Copy every entry exactly, but skip the pictures.

Extracted records:
***
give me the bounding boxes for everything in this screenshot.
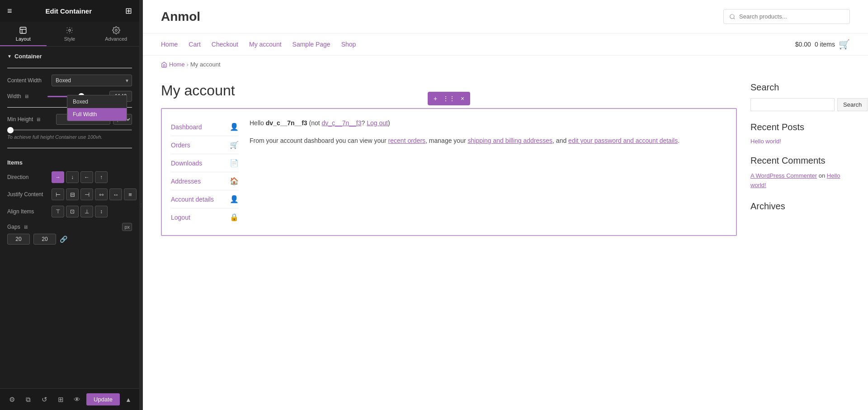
dropdown-item-boxed[interactable]: Boxed xyxy=(67,95,127,108)
menu-item-downloads-label: Downloads xyxy=(171,160,202,167)
resize-handle[interactable]: ⋮ xyxy=(139,0,143,410)
logout-link[interactable]: Log out xyxy=(367,119,388,127)
collapse-button[interactable]: ▲ xyxy=(123,394,134,405)
monitor-icon: 🖥 xyxy=(24,94,29,99)
tab-layout[interactable]: Layout xyxy=(0,22,47,46)
hello-username: dv_c__7n__f3 xyxy=(266,119,307,127)
sidebar-search-button[interactable]: Search xyxy=(837,98,868,111)
min-height-slider-row xyxy=(0,127,139,132)
sidebar-post-link-0[interactable]: Hello world! xyxy=(750,138,850,145)
cart-icon[interactable]: 🛒 xyxy=(839,39,850,50)
dropdown-item-fullwidth[interactable]: Full Width xyxy=(67,108,127,121)
menu-item-logout[interactable]: Logout 🔒 xyxy=(171,208,239,226)
gap-col-input[interactable] xyxy=(7,234,30,245)
j-btn-center[interactable]: ⊟ xyxy=(66,189,79,200)
hamburger-icon[interactable]: ≡ xyxy=(7,6,12,16)
menu-item-orders-label: Orders xyxy=(171,141,190,149)
history-icon[interactable]: ↺ xyxy=(38,393,51,406)
svg-rect-0 xyxy=(20,27,27,33)
nav-cart[interactable]: Cart xyxy=(189,41,200,48)
toolbar-add-btn[interactable]: + xyxy=(430,94,440,104)
link-icon[interactable]: 🔗 xyxy=(60,236,67,243)
toolbar-move-btn[interactable]: ⋮⋮ xyxy=(444,94,454,104)
breadcrumb-home[interactable]: Home xyxy=(169,61,185,68)
menu-item-logout-label: Logout xyxy=(171,214,190,221)
j-btn-start[interactable]: ⊢ xyxy=(52,189,64,200)
dir-btn-left[interactable]: ← xyxy=(80,171,93,183)
a-btn-start[interactable]: ⊤ xyxy=(52,206,64,217)
monitor-icon2: 🖥 xyxy=(36,117,41,122)
orders-icon: 🛒 xyxy=(230,141,239,149)
dir-btn-up[interactable]: ↑ xyxy=(95,171,108,183)
search-icon xyxy=(729,14,736,20)
container-label: Container xyxy=(14,53,42,60)
justify-buttons: ⊢ ⊟ ⊣ ⇿ ↔ ≡ xyxy=(52,189,137,200)
account-desc: From your account dashboard you can view… xyxy=(250,135,727,146)
shipping-link[interactable]: shipping and billing addresses xyxy=(467,137,552,144)
grid-icon[interactable]: ⊞ xyxy=(125,6,132,16)
tab-advanced[interactable]: Advanced xyxy=(93,22,139,46)
duplicate-icon[interactable]: ⊞ xyxy=(54,393,67,406)
svg-point-5 xyxy=(730,14,734,18)
tab-style[interactable]: Style xyxy=(47,22,93,46)
comment-author-link[interactable]: A WordPress Commenter xyxy=(750,172,817,179)
a-btn-center[interactable]: ⊡ xyxy=(66,206,79,217)
menu-item-addresses[interactable]: Addresses 🏠 xyxy=(171,172,239,190)
j-btn-space-around[interactable]: ↔ xyxy=(109,189,122,200)
gaps-unit[interactable]: px xyxy=(122,223,132,231)
edit-password-link[interactable]: edit your password and account details xyxy=(568,137,678,144)
site-nav: Home Cart Checkout My account Sample Pag… xyxy=(143,33,868,56)
main-content: Anmol Home Cart Checkout My account Samp… xyxy=(143,0,868,410)
a-btn-stretch[interactable]: ↕ xyxy=(95,206,108,217)
section-arrow[interactable]: ▼ xyxy=(7,54,12,59)
search-bar xyxy=(723,9,850,24)
direction-buttons: → ↓ ← ↑ xyxy=(52,171,108,183)
sidebar-search-field[interactable] xyxy=(750,98,835,111)
comment-text: A WordPress Commenter on Hello world! xyxy=(750,171,850,190)
nav-myaccount[interactable]: My account xyxy=(249,41,282,48)
editor-panel: ≡ Edit Container ⊞ Layout Style Ad xyxy=(0,0,139,410)
nav-checkout[interactable]: Checkout xyxy=(212,41,238,48)
j-btn-space-between[interactable]: ⇿ xyxy=(95,189,108,200)
gaps-field: Gaps 🖥 px 🔗 xyxy=(0,220,139,247)
min-height-slider[interactable] xyxy=(7,129,132,131)
svg-line-6 xyxy=(734,18,735,19)
gaps-inputs: 🔗 xyxy=(7,234,132,245)
account-menu: Dashboard 👤 Orders 🛒 Downloads 📄 Ad xyxy=(171,118,239,226)
align-buttons: ⊤ ⊡ ⊥ ↕ xyxy=(52,206,108,217)
account-inner: Dashboard 👤 Orders 🛒 Downloads 📄 Ad xyxy=(171,118,727,226)
menu-item-dashboard[interactable]: Dashboard 👤 xyxy=(171,118,239,136)
account-content: Hello dv_c__7n__f3 (not dv_c__7n__f3? Lo… xyxy=(250,118,727,226)
j-btn-end[interactable]: ⊣ xyxy=(80,189,93,200)
content-width-select[interactable]: Boxed Full Width xyxy=(52,75,132,86)
menu-item-account-details[interactable]: Account details 👤 xyxy=(171,190,239,208)
home-icon xyxy=(161,61,167,68)
toolbar-close-btn[interactable]: × xyxy=(458,94,467,104)
update-button[interactable]: Update xyxy=(86,393,120,405)
svg-point-3 xyxy=(69,29,71,32)
recent-orders-link[interactable]: recent orders xyxy=(388,137,425,144)
nav-sample[interactable]: Sample Page xyxy=(292,41,330,48)
gap-row-input[interactable] xyxy=(33,234,56,245)
settings-icon[interactable]: ⚙ xyxy=(5,393,18,406)
menu-item-downloads[interactable]: Downloads 📄 xyxy=(171,154,239,172)
content-width-dropdown: Boxed Full Width xyxy=(67,95,127,121)
min-height-label-wrap: Min Height 🖥 xyxy=(7,116,52,123)
content-width-label: Content Width xyxy=(7,77,48,84)
nav-home[interactable]: Home xyxy=(161,41,178,48)
layers-icon[interactable]: ⧉ xyxy=(22,393,34,406)
not-user-link[interactable]: dv_c__7n__f3 xyxy=(322,119,362,127)
justify-label: Justify Content xyxy=(7,191,48,198)
sidebar-archives-widget: Archives xyxy=(750,201,850,212)
divider3 xyxy=(7,148,132,148)
sidebar-posts-widget: Recent Posts Hello world! xyxy=(750,122,850,145)
dir-btn-right[interactable]: → xyxy=(52,171,64,183)
eye-icon[interactable]: 👁 xyxy=(71,393,83,406)
j-btn-space-evenly[interactable]: ≡ xyxy=(124,189,137,200)
menu-item-orders[interactable]: Orders 🛒 xyxy=(171,136,239,154)
sidebar-search-widget: Search Search xyxy=(750,82,850,111)
search-products-input[interactable] xyxy=(739,13,844,20)
a-btn-end[interactable]: ⊥ xyxy=(80,206,93,217)
nav-shop[interactable]: Shop xyxy=(341,41,356,48)
dir-btn-down[interactable]: ↓ xyxy=(66,171,79,183)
***
- OUTPUT -
give me the bounding boxes for everything in this screenshot.
dropdown-item-boxed[interactable]: Boxed xyxy=(67,95,127,108)
menu-item-downloads-label: Downloads xyxy=(171,160,202,167)
resize-handle[interactable]: ⋮ xyxy=(139,0,143,410)
logout-link[interactable]: Log out xyxy=(367,119,388,127)
collapse-button[interactable]: ▲ xyxy=(123,394,134,405)
monitor-icon: 🖥 xyxy=(24,94,29,99)
tab-layout[interactable]: Layout xyxy=(0,22,47,46)
hello-username: dv_c__7n__f3 xyxy=(266,119,307,127)
sidebar-search-button[interactable]: Search xyxy=(837,98,868,111)
min-height-slider-row xyxy=(0,127,139,132)
sidebar-post-link-0[interactable]: Hello world! xyxy=(750,138,850,145)
cart-icon[interactable]: 🛒 xyxy=(839,39,850,50)
dropdown-item-fullwidth[interactable]: Full Width xyxy=(67,108,127,121)
menu-item-logout[interactable]: Logout 🔒 xyxy=(171,208,239,226)
gap-col-input[interactable] xyxy=(7,234,30,245)
j-btn-center[interactable]: ⊟ xyxy=(66,189,79,200)
hamburger-icon[interactable]: ≡ xyxy=(7,6,12,16)
menu-item-orders-label: Orders xyxy=(171,141,190,149)
history-icon[interactable]: ↺ xyxy=(38,393,51,406)
svg-rect-0 xyxy=(20,27,27,33)
nav-cart[interactable]: Cart xyxy=(189,41,200,48)
toolbar-add-btn[interactable]: + xyxy=(430,94,440,104)
link-icon[interactable]: 🔗 xyxy=(60,236,67,243)
toolbar-move-btn[interactable]: ⋮⋮ xyxy=(444,94,454,104)
breadcrumb-home[interactable]: Home xyxy=(169,61,185,68)
menu-item-logout-label: Logout xyxy=(171,214,190,221)
j-btn-start[interactable]: ⊢ xyxy=(52,189,64,200)
dir-btn-left[interactable]: ← xyxy=(80,171,93,183)
a-btn-start[interactable]: ⊤ xyxy=(52,206,64,217)
monitor-icon2: 🖥 xyxy=(36,117,41,122)
orders-icon: 🛒 xyxy=(230,141,239,149)
dir-btn-up[interactable]: ↑ xyxy=(95,171,108,183)
search-icon xyxy=(729,14,736,20)
container-label: Container xyxy=(14,53,42,60)
justify-buttons: ⊢ ⊟ ⊣ ⇿ ↔ ≡ xyxy=(52,189,137,200)
account-desc: From your account dashboard you can view… xyxy=(250,135,727,146)
shipping-link[interactable]: shipping and billing addresses xyxy=(467,137,552,144)
grid-icon[interactable]: ⊞ xyxy=(125,6,132,16)
tab-advanced[interactable]: Advanced xyxy=(93,22,139,46)
duplicate-icon[interactable]: ⊞ xyxy=(54,393,67,406)
svg-point-5 xyxy=(730,14,734,18)
tab-style[interactable]: Style xyxy=(47,22,93,46)
comment-author-link[interactable]: A WordPress Commenter xyxy=(750,172,817,179)
a-btn-center[interactable]: ⊡ xyxy=(66,206,79,217)
menu-item-addresses[interactable]: Addresses 🏠 xyxy=(171,172,239,190)
j-btn-space-around[interactable]: ↔ xyxy=(109,189,122,200)
gaps-unit[interactable]: px xyxy=(122,223,132,231)
edit-password-link[interactable]: edit your password and account details xyxy=(568,137,678,144)
site-nav: Home Cart Checkout My account Sample Pag… xyxy=(143,33,868,56)
main-content: Anmol Home Cart Checkout My account Samp… xyxy=(143,0,868,410)
a-btn-stretch[interactable]: ↕ xyxy=(95,206,108,217)
section-arrow[interactable]: ▼ xyxy=(7,54,12,59)
search-bar xyxy=(723,9,850,24)
direction-buttons: → ↓ ← ↑ xyxy=(52,171,108,183)
sidebar-search-field[interactable] xyxy=(750,98,835,111)
comment-text: A WordPress Commenter on Hello world! xyxy=(750,171,850,190)
nav-myaccount[interactable]: My account xyxy=(249,41,282,48)
editor-panel: ≡ Edit Container ⊞ Layout Style Ad xyxy=(0,0,139,410)
nav-checkout[interactable]: Checkout xyxy=(212,41,238,48)
j-btn-space-between[interactable]: ⇿ xyxy=(95,189,108,200)
gaps-field: Gaps 🖥 px 🔗 xyxy=(0,220,139,247)
min-height-slider[interactable] xyxy=(7,129,132,131)
svg-line-6 xyxy=(734,18,735,19)
gaps-inputs: 🔗 xyxy=(7,234,132,245)
account-menu: Dashboard 👤 Orders 🛒 Downloads 📄 Ad xyxy=(171,118,239,226)
align-buttons: ⊤ ⊡ ⊥ ↕ xyxy=(52,206,108,217)
account-inner: Dashboard 👤 Orders 🛒 Downloads 📄 Ad xyxy=(171,118,727,226)
menu-item-dashboard[interactable]: Dashboard 👤 xyxy=(171,118,239,136)
account-content: Hello dv_c__7n__f3 (not dv_c__7n__f3? Lo… xyxy=(250,118,727,226)
j-btn-end[interactable]: ⊣ xyxy=(80,189,93,200)
content-width-select[interactable]: Boxed Full Width xyxy=(52,75,132,86)
menu-item-account-details[interactable]: Account details 👤 xyxy=(171,190,239,208)
home-icon xyxy=(161,61,167,68)
toolbar-close-btn[interactable]: × xyxy=(458,94,467,104)
update-button[interactable]: Update xyxy=(86,393,120,405)
svg-point-3 xyxy=(69,29,71,32)
recent-orders-link[interactable]: recent orders xyxy=(388,137,425,144)
nav-sample[interactable]: Sample Page xyxy=(292,41,330,48)
gap-row-input[interactable] xyxy=(33,234,56,245)
settings-icon[interactable]: ⚙ xyxy=(5,393,18,406)
menu-item-downloads[interactable]: Downloads 📄 xyxy=(171,154,239,172)
content-width-dropdown: Boxed Full Width xyxy=(67,95,127,121)
min-height-label-wrap: Min Height 🖥 xyxy=(7,116,52,123)
content-width-label: Content Width xyxy=(7,77,48,84)
nav-home[interactable]: Home xyxy=(161,41,178,48)
layers-icon[interactable]: ⧉ xyxy=(22,393,34,406)
not-user-link[interactable]: dv_c__7n__f3 xyxy=(322,119,362,127)
justify-label: Justify Content xyxy=(7,191,48,198)
sidebar-archives-widget: Archives xyxy=(750,201,850,212)
divider3 xyxy=(7,148,132,148)
sidebar-posts-widget: Recent Posts Hello world! xyxy=(750,122,850,145)
dir-btn-right[interactable]: → xyxy=(52,171,64,183)
eye-icon[interactable]: 👁 xyxy=(71,393,83,406)
j-btn-space-evenly[interactable]: ≡ xyxy=(124,189,137,200)
menu-item-orders[interactable]: Orders 🛒 xyxy=(171,136,239,154)
sidebar-search-widget: Search Search xyxy=(750,82,850,111)
search-products-input[interactable] xyxy=(739,13,844,20)
a-btn-end[interactable]: ⊥ xyxy=(80,206,93,217)
nav-shop[interactable]: Shop xyxy=(341,41,356,48)
dir-btn-down[interactable]: ↓ xyxy=(66,171,79,183)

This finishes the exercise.